Reproduce without any pictures the lines from the one that contains "Extract all elements" through the end of the records, exactly as written.

[Supplied information Boundary: Start]

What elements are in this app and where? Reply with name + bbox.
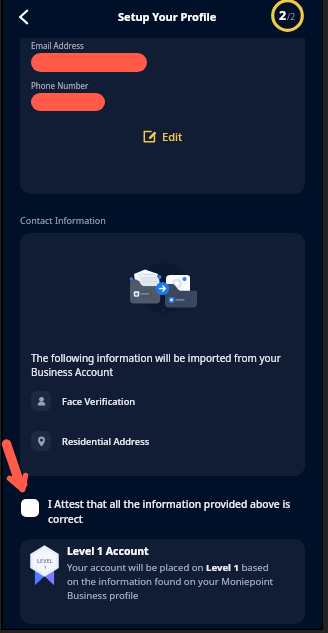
button[interactable]: I Attest that all the information provid… bbox=[21, 497, 300, 526]
staticText: Residential Address bbox=[62, 435, 150, 448]
staticText: Face Verification bbox=[62, 395, 136, 408]
staticText: Email Address bbox=[31, 40, 84, 51]
staticText: 1 bbox=[44, 565, 47, 570]
staticText: /2 bbox=[287, 11, 296, 23]
staticText: Your account will be placed on Level 1 b… bbox=[67, 561, 280, 602]
button[interactable]: Back bbox=[7, 0, 41, 33]
staticText: Level 1 Account bbox=[67, 544, 149, 558]
staticText: I Attest that all the information provid… bbox=[48, 497, 300, 526]
staticText: Phone Number bbox=[31, 80, 89, 91]
button[interactable]: Face Verification bbox=[31, 391, 136, 411]
button[interactable]: Residential Address bbox=[31, 431, 150, 451]
staticText: Setup Your Profile bbox=[118, 9, 217, 24]
staticText: 2 bbox=[279, 7, 287, 24]
staticText: LEVEL bbox=[37, 558, 53, 565]
staticText: The following information will be import… bbox=[31, 351, 294, 379]
button[interactable]: 2 bbox=[269, 0, 306, 32]
button[interactable]: Edit bbox=[31, 129, 294, 144]
staticText: Edit bbox=[162, 129, 183, 144]
staticText: Contact Information bbox=[20, 214, 106, 226]
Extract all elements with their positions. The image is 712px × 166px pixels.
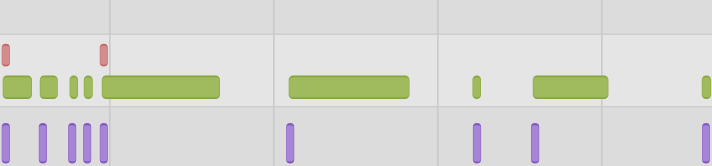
button[interactable]: Performance timeline chart: [0, 0, 712, 166]
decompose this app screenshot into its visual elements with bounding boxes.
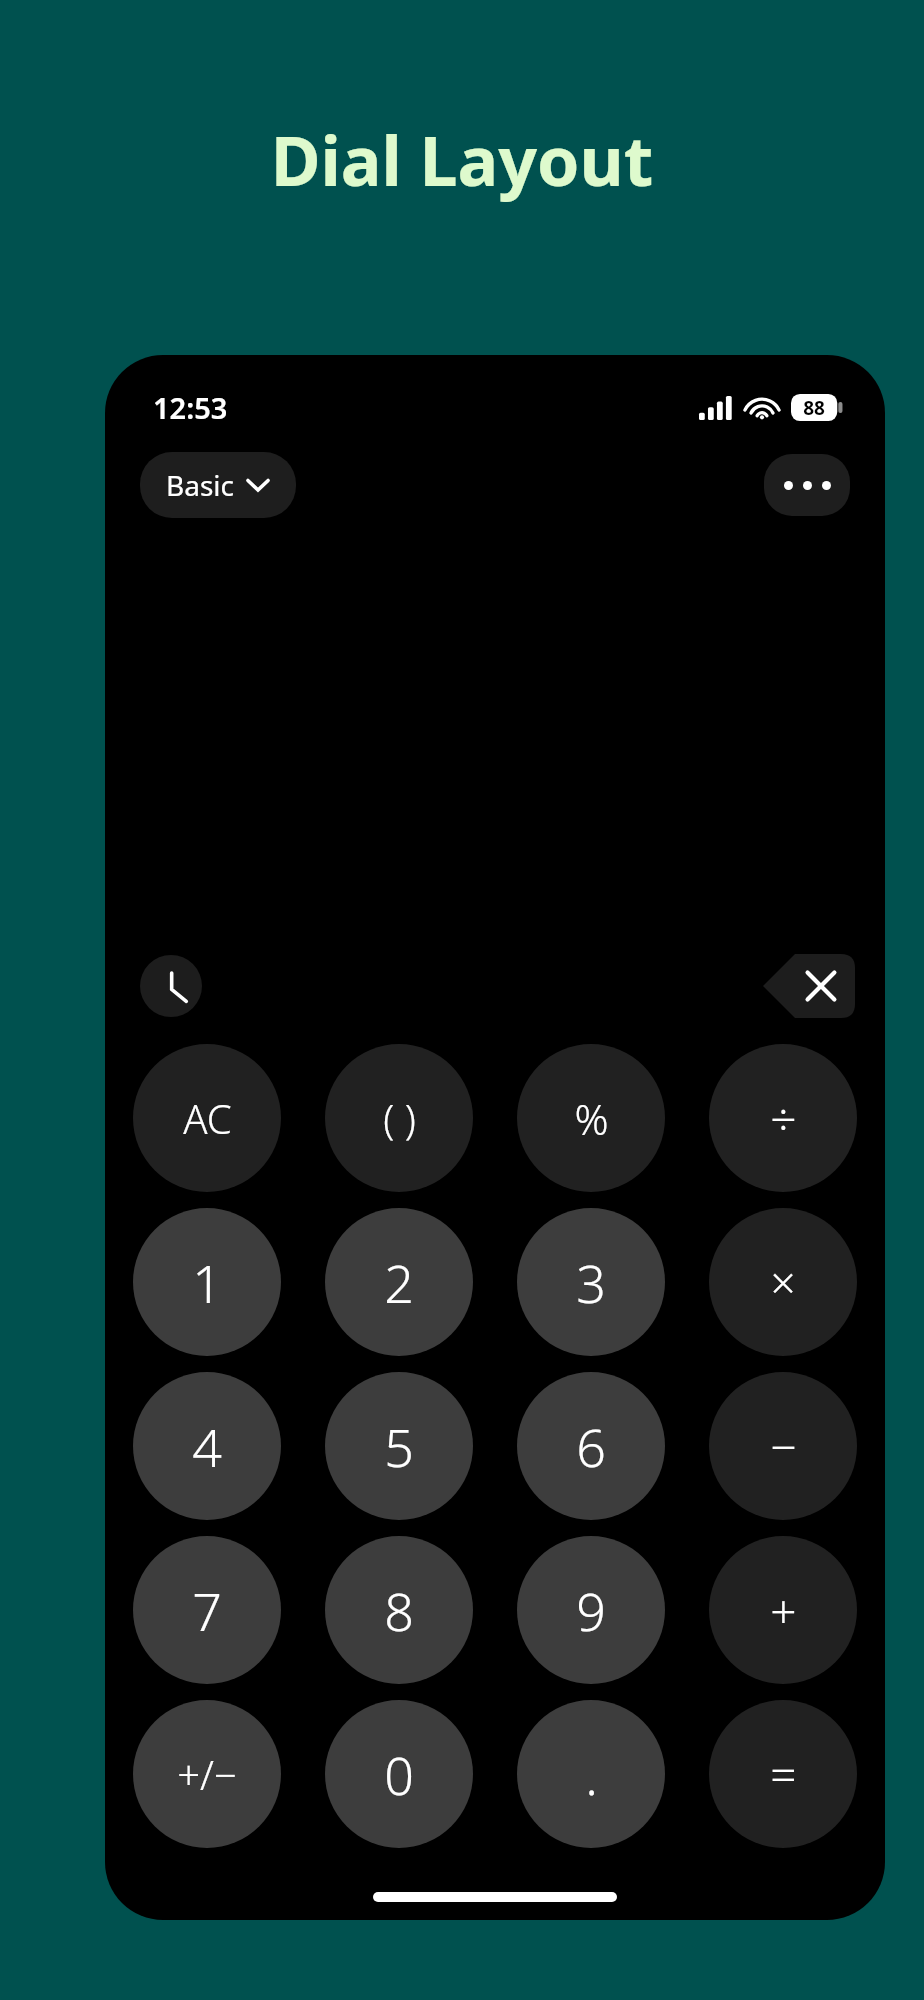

[Supplied information Boundary: End]

## Written response
Extract all elements with their positions. The image is 712px × 166px pixels.
button[interactable]: Performance timeline chart: [0, 0, 712, 166]
decompose this app screenshot into its visual elements with bounding boxes.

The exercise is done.